Angels 8, Astros 7: Charlie Morton and Shohei Ohtani have been two of the most talked about pitchers to start the season and they faced off in this one. Not too stellar a faceoff, unfortunately, as Mike Trout homered off of the first pitch Morton threw him and Andrelton Simmons followed him in the act. The Angels would score two more off of him in the third and he wouldn’t last four. Meanwhile, Ohtani gave up four runs, including a homer to Derek Fisher and would see another run for which he was responsible score on a Brian McCann go-ahead blast. His night would end having given up four runs as well. Anaheim tied it back up on an Albert Pujols single and then Simmons would hit his second homer of the night — a three-run shot — to give the Angels a lead they would not surrender. Fun fact: Mike Scioscia ran out of mound visits in this one. Unless I missed one, he was the first manager to do so in a game since the mound visit rule was established.

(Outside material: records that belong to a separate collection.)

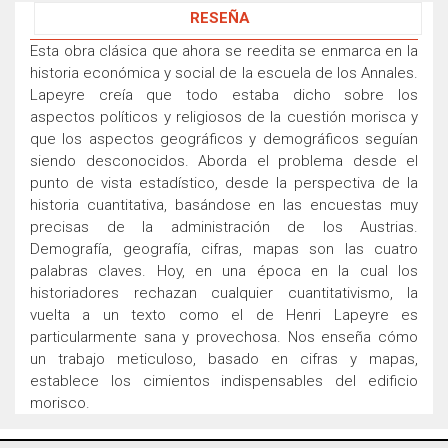
RESEÑA
Esta obra clásica que ahora se reedita se enmarca en la
historia económica y social de la escuela de los Annales.
Lapeyre creía que todo estaba dicho sobre los
aspectos políticos y religiosos de la cuestión morisca y
que los aspectos geográficos y demográficos seguían
siendo desconocidos. Aborda el problema desde el
punto de vista estadístico, desde la perspectiva de la
historia cuantitativa, basándose en las encuestas muy
precisas de la administración de los Austrias.
Demografía, geografía, cifras, mapas son las cuatro
palabras claves. Hoy, en una época en la cual los
historiadores rechazan cualquier cuantitativismo, la
vuelta a un texto como el de Henri Lapeyre es
particularmente sana y provechosa. Nos enseña cómo
un trabajo meticuloso, basado en cifras y mapas,
establece los cimientos indispensables del edificio
morisco.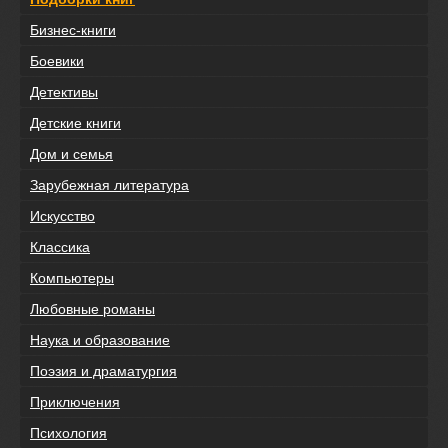
Бизнес-книги
Боевики
Детективы
Детские книги
Дом и семья
Зарубежная литература
Искусство
Классика
Компьютеры
Любовные романы
Наука и образование
Поэзия и драматургия
Приключения
Психология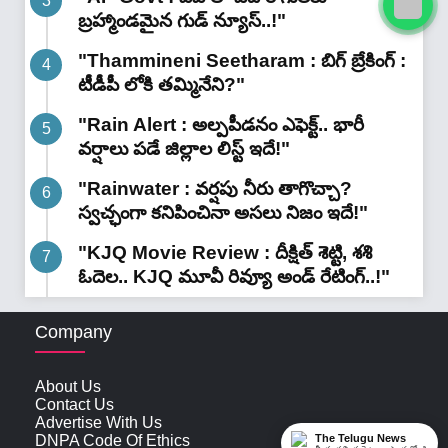
బ్రహ్మాండమైన గుడ్ న్యూస్..!"
"Thammineni Seetharam : బిగ్ బ్రేకింగ్ :
టీడీపీ లోకి తమ్మినేని?"
"Rain Alert : అల్పపీడనం ఎఫెక్ట్.. భారీ
వర్షాలు పడే జిల్లాల లిస్ట్ ఇదే!"
"Rainwater : వర్షపు నీరు తాగొచ్చా?
స్వచ్ఛంగా కనిపించినా అసలు నిజం ఇదే!"
"KJQ Movie Review : దీక్షిత్ శెట్టి, శశి
ఓదెల.. KJQ మూవీ రివ్యూ అండ్ రేటింగ్‌..!"
Company
About Us
Contact Us
Advertise With Us
The Telugu News
DNPA Code Of Ethics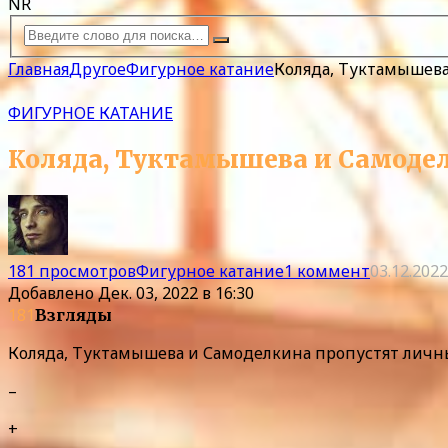
NR
Главная
Другое
Фигурное катание
Коляда, Туктамышев
ФИГУРНОЕ КАТАНИЕ
Коляда, Туктамышева и Самоде
181 просмотров
Фигурное катание
1 коммент
03.12.2022
Добавлено
Дек. 03, 2022 в 16:30
181
Взгляды
Коляда, Туктамышева и Самоделкина пропустят лич
–
+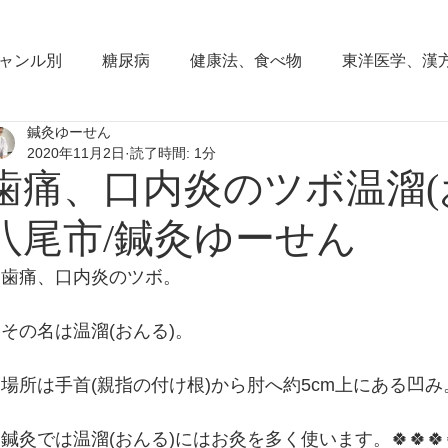
ャンル別
糖尿病
健康法、食べ物
東洋医学、漢
鍼灸ゆーせん
東洋思想
からだの働き
背部痛、腰痛、下半身の
2020年11月2日
読了時間: 1分
歯痛、口内炎のツボ温溜(
血圧の症状
頭部の症状
頭痛
夜間尿
小
八尾市/鍼灸ゆーせん
歯痛、口内炎のツボ。
睡眠障害、不眠症
花粉症(アレルギー性鼻炎）
脱
その名は温溜(おんる)。
耳鳴り、難聴
更年期障害
肩こり
首痛、肩痛
場所は手首(親指の付け根)から肘へ約5cm上にある凹み
鍼灸では温溜(おんる)にはお灸を多く使います。🍀🍀🍀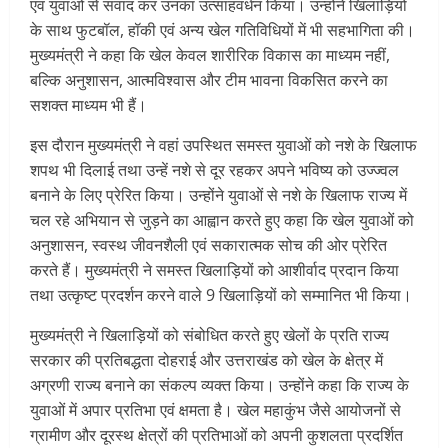
एवं युवाओं से संवाद कर उनका उत्साहवर्धन किया। उन्होंने खिलाड़ियों
के साथ फुटबॉल, हॉकी एवं अन्य खेल गतिविधियों में भी सहभागिता की।
मुख्यमंत्री ने कहा कि खेल केवल शारीरिक विकास का माध्यम नहीं,
बल्कि अनुशासन, आत्मविश्वास और टीम भावना विकसित करने का
सशक्त माध्यम भी हैं।
इस दौरान मुख्यमंत्री ने वहां उपस्थित समस्त युवाओं को नशे के खिलाफ
शपथ भी दिलाई तथा उन्हें नशे से दूर रहकर अपने भविष्य को उज्ज्वल
बनाने के लिए प्रेरित किया। उन्होंने युवाओं से नशे के खिलाफ राज्य में
चल रहे अभियान से जुड़ने का आह्वान करते हुए कहा कि खेल युवाओं को
अनुशासन, स्वस्थ जीवनशैली एवं सकारात्मक सोच की ओर प्रेरित
करते हैं। मुख्यमंत्री ने समस्त खिलाड़ियों को आशीर्वाद प्रदान किया
तथा उत्कृष्ट प्रदर्शन करने वाले 9 खिलाड़ियों को सम्मानित भी किया।
मुख्यमंत्री ने खिलाड़ियों को संबोधित करते हुए खेलों के प्रति राज्य
सरकार की प्रतिबद्धता दोहराई और उत्तराखंड को खेल के क्षेत्र में
अग्रणी राज्य बनाने का संकल्प व्यक्त किया। उन्होंने कहा कि राज्य के
युवाओं में अपार प्रतिभा एवं क्षमता है। खेल महाकुंभ जैसे आयोजनों से
ग्रामीण और दूरस्थ क्षेत्रों की प्रतिभाओं को अपनी कुशलता प्रदर्शित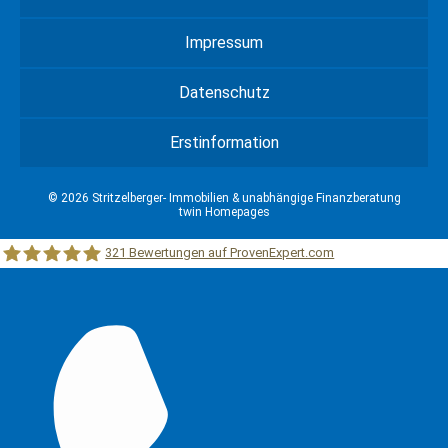
Impressum
Datenschutz
Erstinformation
© 2026 Stritzelberger- Immobilien & unabhängige Finanzberatung
twin Homepages
321
Bewertungen auf ProvenExpert.com
Stritzelberger –Immobilien &unabhängige Finanzberatung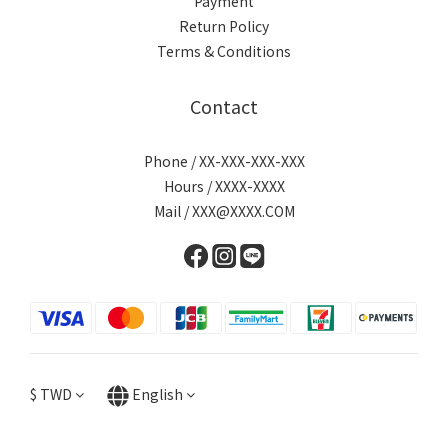
Payment
Return Policy
Terms & Conditions
Contact
Phone / XX-XXX-XXX-XXX
Hours / XXXX-XXXX
Mail / XXX@XXXX.COM
$
TWD
English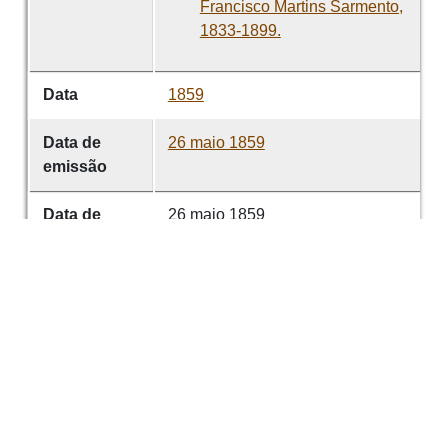
Francisco Martins Sarmento,
1833-1899.
Data
1859
Data de
26 maio 1859
emissão
Data de
26 maio 1859
criação
É parte de
O Vimaranense 1856-72
volume
0003
Contribuidor
Francisco Martins Sarmento.
"Folhetim. Teatro (II)". Aparece
como autor Fausto.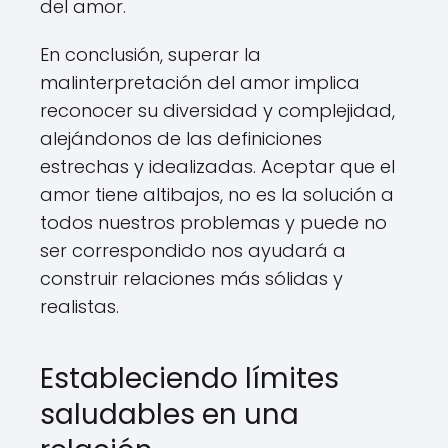
del amor.
En conclusión, superar la
malinterpretación del amor implica
reconocer su diversidad y complejidad,
alejándonos de las definiciones
estrechas y idealizadas. Aceptar que el
amor tiene altibajos, no es la solución a
todos nuestros problemas y puede no
ser correspondido nos ayudará a
construir relaciones más sólidas y
realistas.
Estableciendo límites
saludables en una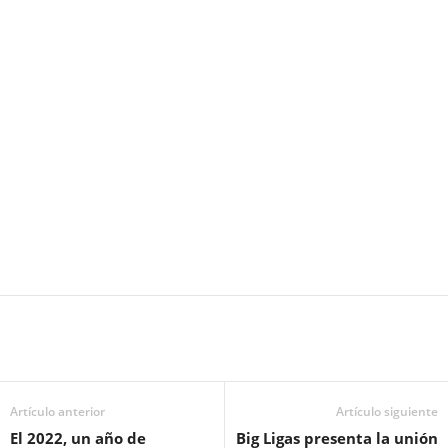
Artículo anterior
Artículo siguiente
El 2022, un año de
Big Ligas presenta la unión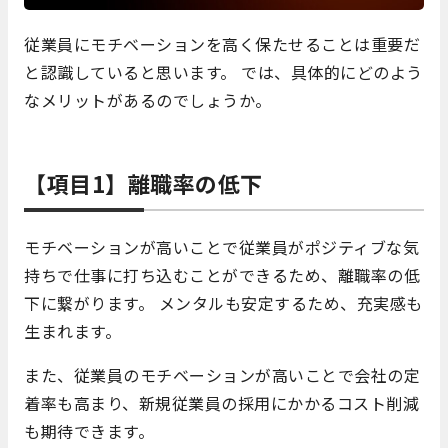
従業員にモチベーションを高く保たせることは重要だ
と認識していると思います。 では、具体的にどのよう
なメリットがあるのでしょうか。
【項目1】離職率の低下
モチベーションが高いことで従業員がポジティブな気
持ちで仕事に打ち込むことができるため、離職率の低
下に繋がります。 メンタルも安定するため、充実感も
生まれます。
また、従業員のモチベーションが高いことで会社の定
着率も高まり、新規従業員の採用にかかるコスト削減
も期待できます。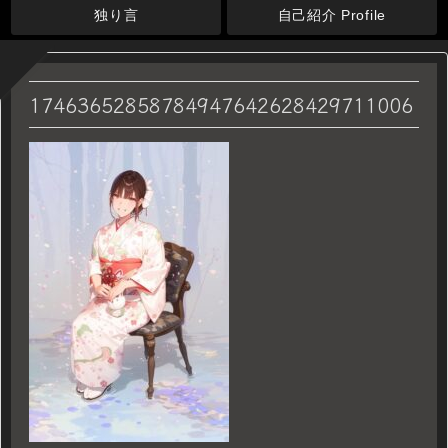
独り言
自己紹介 Profile
17463652858784947642628429711006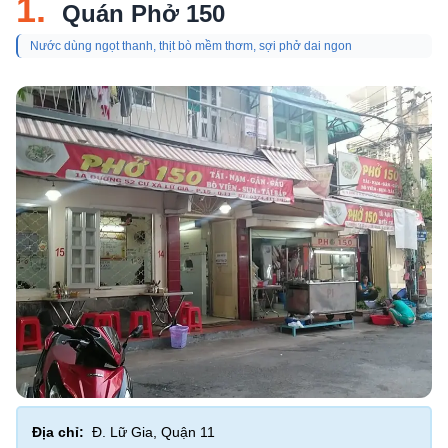
1.
Quán Phở 150
Nước dùng ngọt thanh, thịt bò mềm thơm, sợi phở dai ngon
Địa chỉ:
Đ. Lữ Gia, Quận 11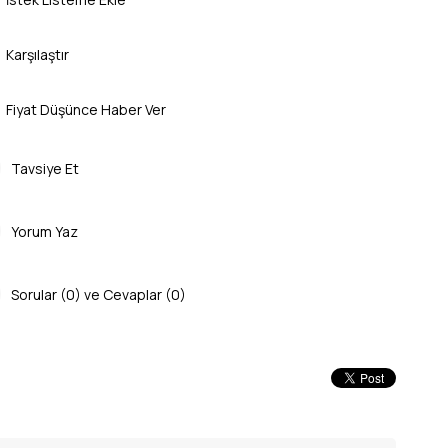
Karşılaştır
Fiyat Düşünce Haber Ver
Tavsiye Et
Yorum Yaz
Sorular (0) ve Cevaplar (0)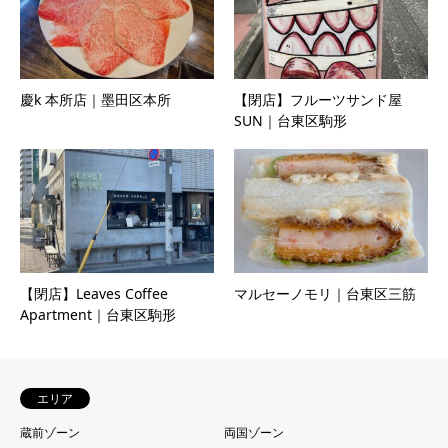
慶k 本所店｜墨田区本所
【閉店】フルーツサンド屋
SUN｜台東区駒形
【閉店】Leaves Coffee
マルセーノモリ｜台東区三筋
Apartment｜台東区駒形
エリア
蔵前ゾーン
両国ゾーン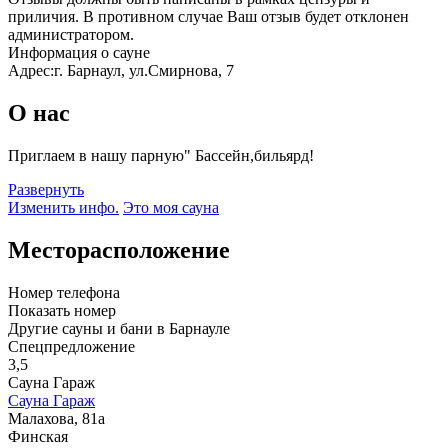
приличия. В противном случае Ваш отзыв будет отклонен
администратором.
Информация о сауне
Адрес:
г. Барнаул, ул.Смирнова, 7
О нас
Приглаем в нашу парную" Бассейн,бильярд!
Развернуть
Изменить инфо.
Это моя сауна
Месторасположение
Номер телефона
Показать номер
Другие сауны и бани в Барнауле
Спецпредложение
3,5
Сауна Гараж
Сауна Гараж
Малахова, 81а
Финская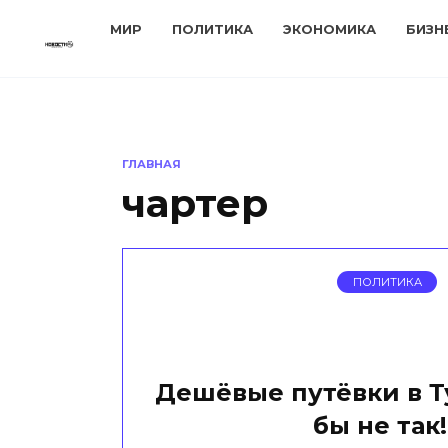
Перейти
МИР
ПОЛИТИКА
ЭКОНОМИКА
БИЗН
к
содержанию
ГЛАВНАЯ
чартер
ПОЛИТИКА
Дешёвые путёвки в Т
бы не так!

Cubs 10, Indians 3🎶Kyle Schwarber came back to Ohio . . . and his city was gone . . . but the guy who wrote about it . . . was a Republican pawn . . . A, oh, way to go O-hi-o . . .🎶 Two homers for the best thing to come out of Middletown, Ohio over the past decade or so. A homer each for Willson Contreras and Ian Happ. Same result as Game 7 in 2016. Pretty much the same weather too. Unfit for man or beast or Josh Tomlin

Yankees 8, Twins 3: Gary Sanchez hit two homers and Aaron Judge and Didi Gregorius each went deep as well, with Sanchez and Gregorius each driving in three. Didi has been having such a fantastic year that, eventually, I’m assuming the people who run the ads at Yankee Stadium will spell his name right:

Mets 6, Cardinals 5: Jay Bruce‘s tenth inning homer gave the Mets a lead they’d hold on to for the win. Yoenis Cespedes hit a homer earlier that I’m pretty sure killed (a) a baseball; and (b) Luke Weaver:

463 feet, my man.

In other news, Matt Harvey entered in the top of the fifth inning of this one for his first relief appearance since his demotion to the pen. It didn’t go great. He gave up a run on back-to-back two-out doubles and left after throwing 35 pitches, only 20 of which were strikes. In still other news, the Cardinals initiated a replay challenge after Bruce’s homer, claiming he missed first base. He didn’t miss first base and it wasn’t even particularly close, so I have no idea what the Cardinals were doing there. La Russa may be gone but part of his essence still lingers, I suppose.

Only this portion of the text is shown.